*What to do*: Return every record below exactly as given, images excluded.

Saved data entries
<<<<

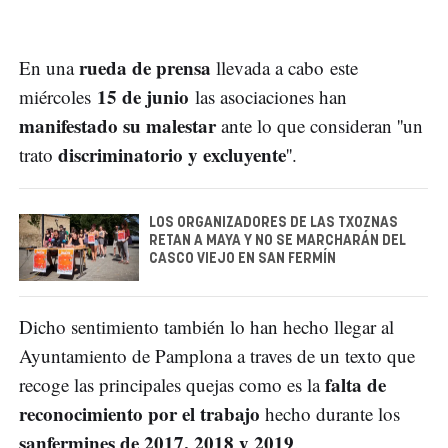
rueda de prensa
En una
llevada a cabo este
15 de junio
miércoles
las asociaciones han
manifestado su malestar
ante lo que consideran ''un
discriminatorio y excluyente
trato
''.
LOS ORGANIZADORES DE LAS TXOZNAS
RETAN A MAYA Y NO SE MARCHARÁN DEL
CASCO VIEJO EN SAN FERMÍN
Dicho sentimiento también lo han hecho llegar al
Ayuntamiento de Pamplona a traves de un texto que
falta de
recoge las principales quejas como es la
reconocimiento por el trabajo
hecho durante los
sanfermines de 2017, 2018 y 2019
.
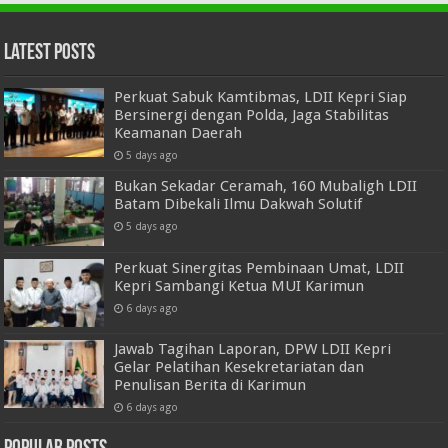
Latest Posts
Perkuat Sabuk Kamtibmas, LDII Kepri Siap
Bersinergi dengan Polda, Jaga Stabilitas
Keamanan Daerah
5 days ago
Bukan Sekadar Ceramah, 160 Mubaligh LDII
Batam Dibekali Ilmu Dakwah Solutif
5 days ago
Perkuat Sinergitas Pembinaan Umat, LDII
Kepri Sambangi Ketua MUI Karimun
6 days ago
Jawab Tagihan Laporan, DPW LDII Kepri
Gelar Pelatihan Kesekretariatan dan
Penulisan Berita di Karimun
6 days ago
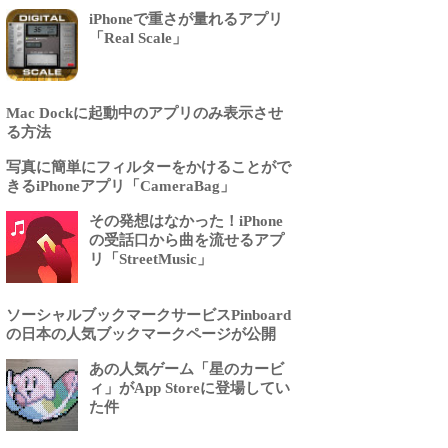
iPhoneで重さが量れるアプリ
「Real Scale」
Mac Dockに起動中のアプリのみ表示させ
る方法
写真に簡単にフィルターをかけることがで
きるiPhoneアプリ「CameraBag」
その発想はなかった！iPhone
の受話口から曲を流せるアプ
リ「StreetMusic」
ソーシャルブックマークサービスPinboard
の日本の人気ブックマークページが公開
あの人気ゲーム「星のカービ
ィ」がApp Storeに登場してい
た件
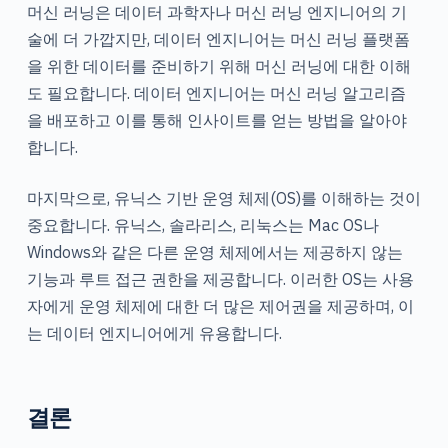
머신 러닝은 데이터 과학자나 머신 러닝 엔지니어의 기
술에 더 가깝지만, 데이터 엔지니어는 머신 러닝 플랫폼
을 위한 데이터를 준비하기 위해 머신 러닝에 대한 이해
도 필요합니다. 데이터 엔지니어는 머신 러닝 알고리즘
을 배포하고 이를 통해 인사이트를 얻는 방법을 알아야
합니다.
마지막으로, 유닉스 기반 운영 체제(OS)를 이해하는 것이
중요합니다. 유닉스, 솔라리스, 리눅스는 Mac OS나
Windows와 같은 다른 운영 체제에서는 제공하지 않는
기능과 루트 접근 권한을 제공합니다. 이러한 OS는 사용
자에게 운영 체제에 대한 더 많은 제어권을 제공하며, 이
는 데이터 엔지니어에게 유용합니다.
결론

>>>>

*Response to this exercise*:
rueda de prensa
En una
llevada a cabo este
15 de junio
miércoles
las asociaciones han
manifestado su malestar
ante lo que consideran ''un
discriminatorio y excluyente
trato
''.
LOS ORGANIZADORES DE LAS TXOZNAS
RETAN A MAYA Y NO SE MARCHARÁN DEL
CASCO VIEJO EN SAN FERMÍN
Dicho sentimiento también lo han hecho llegar al
Ayuntamiento de Pamplona a traves de un texto que
falta de
recoge las principales quejas como es la
reconocimiento por el trabajo
hecho durante los
sanfermines de 2017, 2018 y 2019
.
Latest Posts
Perkuat Sabuk Kamtibmas, LDII Kepri Siap
Bersinergi dengan Polda, Jaga Stabilitas
Keamanan Daerah
5 days ago
Bukan Sekadar Ceramah, 160 Mubaligh LDII
Batam Dibekali Ilmu Dakwah Solutif
5 days ago
Perkuat Sinergitas Pembinaan Umat, LDII
Kepri Sambangi Ketua MUI Karimun
6 days ago
Jawab Tagihan Laporan, DPW LDII Kepri
Gelar Pelatihan Kesekretariatan dan
Penulisan Berita di Karimun
6 days ago
iPhoneで重さが量れるアプリ
「Real Scale」
Mac Dockに起動中のアプリのみ表示させ
る方法
写真に簡単にフィルターをかけることがで
きるiPhoneアプリ「CameraBag」
その発想はなかった！iPhone
の受話口から曲を流せるアプ
リ「StreetMusic」
ソーシャルブックマークサービスPinboard
の日本の人気ブックマークページが公開
あの人気ゲーム「星のカービ
ィ」がApp Storeに登場してい
た件
머신 러닝은 데이터 과학자나 머신 러닝 엔지니어의 기
술에 더 가깝지만, 데이터 엔지니어는 머신 러닝 플랫폼
을 위한 데이터를 준비하기 위해 머신 러닝에 대한 이해
도 필요합니다. 데이터 엔지니어는 머신 러닝 알고리즘
을 배포하고 이를 통해 인사이트를 얻는 방법을 알아야
합니다.
마지막으로, 유닉스 기반 운영 체제(OS)를 이해하는 것이
중요합니다. 유닉스, 솔라리스, 리눅스는 Mac OS나
Windows와 같은 다른 운영 체제에서는 제공하지 않는
기능과 루트 접근 권한을 제공합니다. 이러한 OS는 사용
자에게 운영 체제에 대한 더 많은 제어권을 제공하며, 이
는 데이터 엔지니어에게 유용합니다.
결론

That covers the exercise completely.